While porting this I found this...

d3x0r · Post by **d3x0r** » Thu Oct 15, 2015 8:25 am

This is in struct ClosestRayResultCallback.....

m_hitPointWorld.setInterpolate3 clears the value set in the IF above...

Code: Select all

		virtual	btScalar	addSingleResult(LocalRayResult& rayResult,bool normalInWorldSpace)
		{
			//caller already does the filter on the m_closestHitFraction
			btAssert(rayResult.m_hitFraction <= m_closestHitFraction);
			
			m_closestHitFraction = rayResult.m_hitFraction;
			m_collisionObject = rayResult.m_collisionObject;
			if (normalInWorldSpace)
			{
				m_hitNormalWorld = rayResult.m_hitNormalLocal;
			} else
			{
				///need to transform normal into worldspace
				m_hitNormalWorld = m_collisionObject->getWorldTransform().getBasis()*rayResult.m_hitNormalLocal;
			}
			/******** 
This line override either result from the prior IF 
*******************/
			m_hitPointWorld.setInterpolate3(m_rayFromWorld,m_rayToWorld,rayResult.m_hitFraction);
			return rayResult.m_hitFraction;
		}

xexuxjy · Post by **xexuxjy** » Thu Oct 15, 2015 11:36 am

does it? one seems to be point and one seems to be normal?

d3x0r · Post by **d3x0r** » Fri Oct 16, 2015 2:52 pm

Okay true... I triple checked it and thought it was the same.
----

lots of places use -FLT_MAX instead of FLT_MIN.

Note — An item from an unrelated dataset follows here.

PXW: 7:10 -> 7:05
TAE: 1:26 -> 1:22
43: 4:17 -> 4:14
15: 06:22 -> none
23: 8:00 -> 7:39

there's also several places that use 1e30 instead of BT_LARGE_FLOAT
as in..

Code: Select all

		btScalar planeEq = 1e30f;

or

Code: Select all

		btScalar minDist = -1e30f;

Many places define a EPSILON instead of using SIMD_EPSILON

-----
btConvexHullComputer doesn't use standard lists of btVertex3's instead tries to do it's own managment of double* or float* with a stride. (but it is implemented by a third party)

-----
any idea what neib means? as in...

Code: Select all

int &btHullTriangle::neib(int a,int b)

part of btConvexHull....

drleviathan · Post by **drleviathan** » Fri Oct 16, 2015 3:49 pm

FLT_MIN represents the smallest positive non-zero value that can be represented by 32-bit floats, so something on the order of 1e-37 whereas -FLT_MAX represents the most negative floating point value.

Yes, sometimes it makes sense to use a custom EPSILON rather than SIMD_EPSILON.

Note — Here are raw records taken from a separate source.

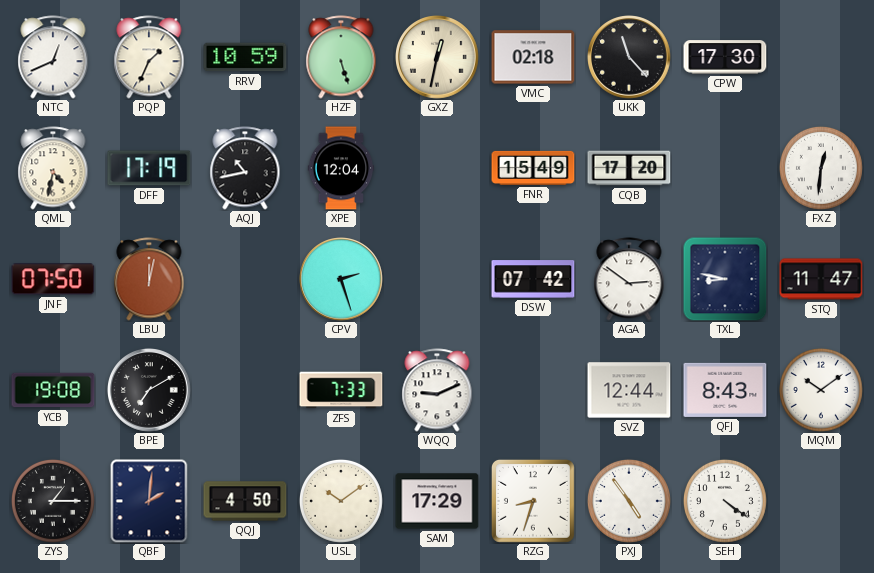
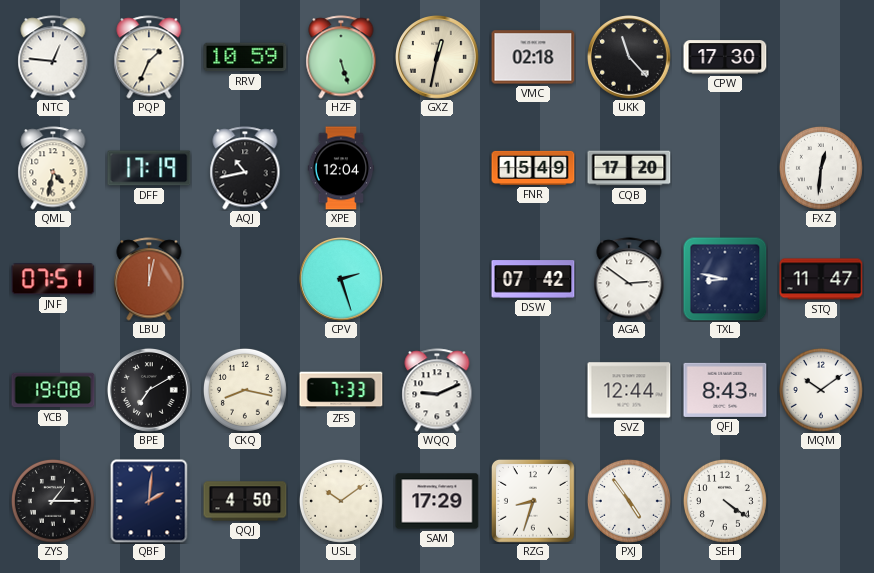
NTC: 12:41 -> 12:46
JNF: 07:50 -> 07:51
CKQ: none -> 8:17
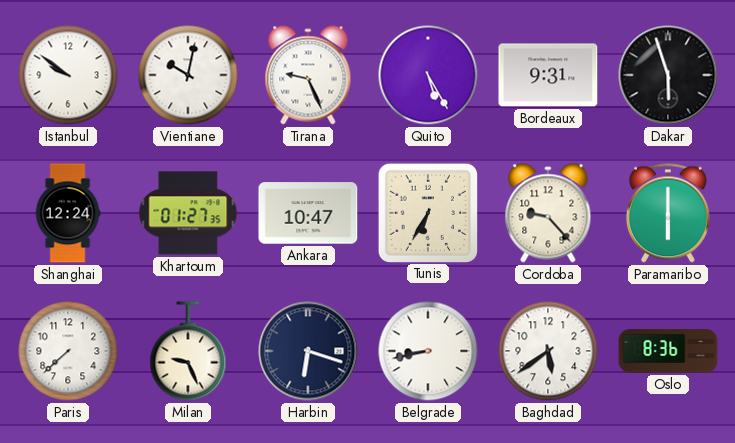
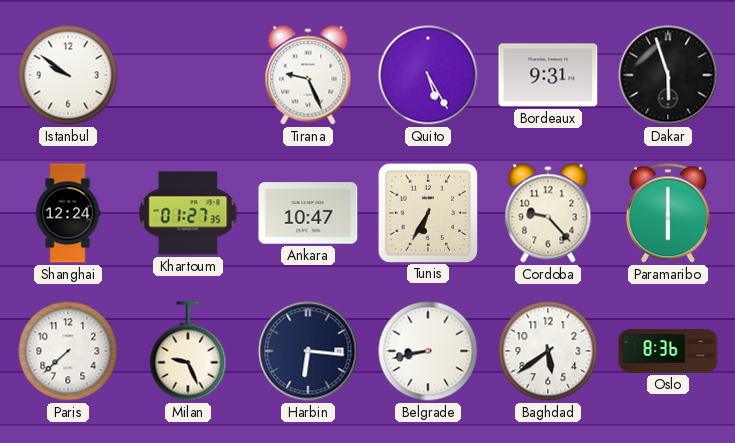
Vientiane: 10:02 -> none
Harbin: 6:18 -> 6:16
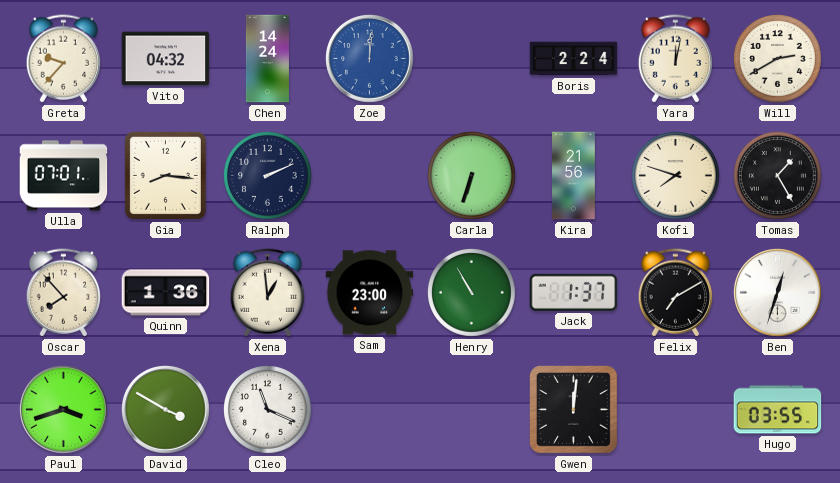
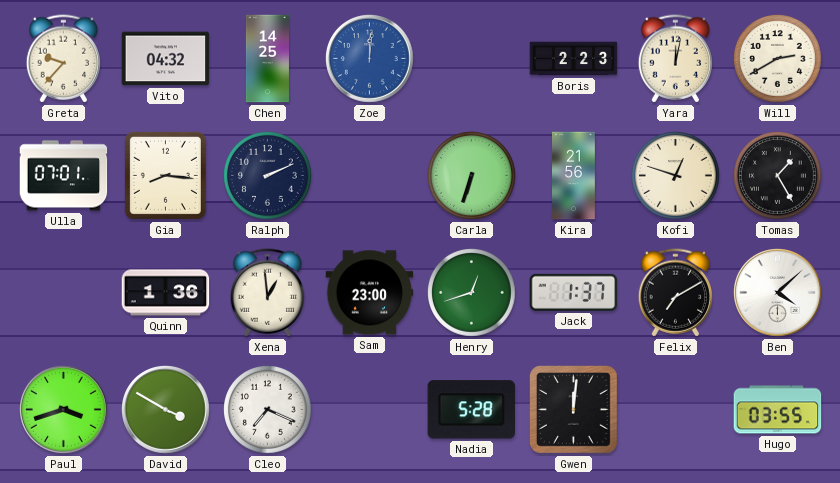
Chen: 14:24 -> 14:25
Boris: 2:24 -> 2:23
Kofi: 7:48 -> 12:48
Oscar: 7:53 -> none
Henry: 10:55 -> 12:42
Ben: 12:33 -> 4:08
Cleo: 11:19 -> 7:19
Nadia: none -> 5:28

Meh, not using BT_LARGE_FLOAT is probably a little bit sloppy, as is using an unintelligible function named neib(). I looked at the code and tried to figure out what neib() was doing but failed to grasp it after about 5 min of scrutiny, which was all I was willing to throw at it.

xexuxjy · Post by **xexuxjy** » Fri Oct 16, 2015 4:36 pm

puzzled me as well to the point where I had to look it up

seems like neib is short for neighbour, maybe..
https://people.sc.fsu.edu/~jburkardt/c_ ... _neib.html

d3x0r · Post by **d3x0r** » Sat Oct 17, 2015 9:15 am

Neib = neighbor! Ok.
---
re FLT_MIN... my bad; C# has double.MaxValue and double.MinValue so I didn't look and thought MIN was equivalent... since there's FLT_EPSILON which is also FLT_MIN; while .NET's double.Epsilon is the minimum non zero value.
but isn't minimum and maximum float off by +/-1 like int MIN/MAX?
----

Box2dShape - isn't this just a single plane?

Code: Select all

	virtual int getNumPlanes() const
	{
		return 6;
	}	
	
	virtual int getNumEdges() const
	{
		return 12;
	}

while vertices is 4...

btTriangleShape is 1 plane and 3 edges....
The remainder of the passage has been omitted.